WHAT IS NEEDED: Return each record unchanged and drop the images.

MATERIAL FOR THIS EXERCISE:
[Start of Attachment]
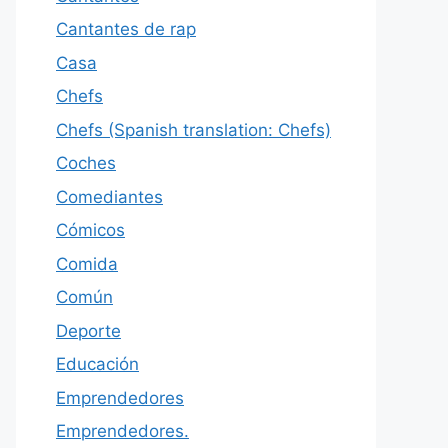
Cantantes de rap
Casa
Chefs
Chefs (Spanish translation: Chefs)
Coches
Comediantes
Cómicos
Comida
Común
Deporte
Educación
Emprendedores
Emprendedores.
[End of Attachment]
ANSWER SECTION:
Cantantes de rap
Casa
Chefs
Chefs (Spanish translation: Chefs)
Coches
Comediantes
Cómicos
Comida
Común
Deporte
Educación
Emprendedores
Emprendedores.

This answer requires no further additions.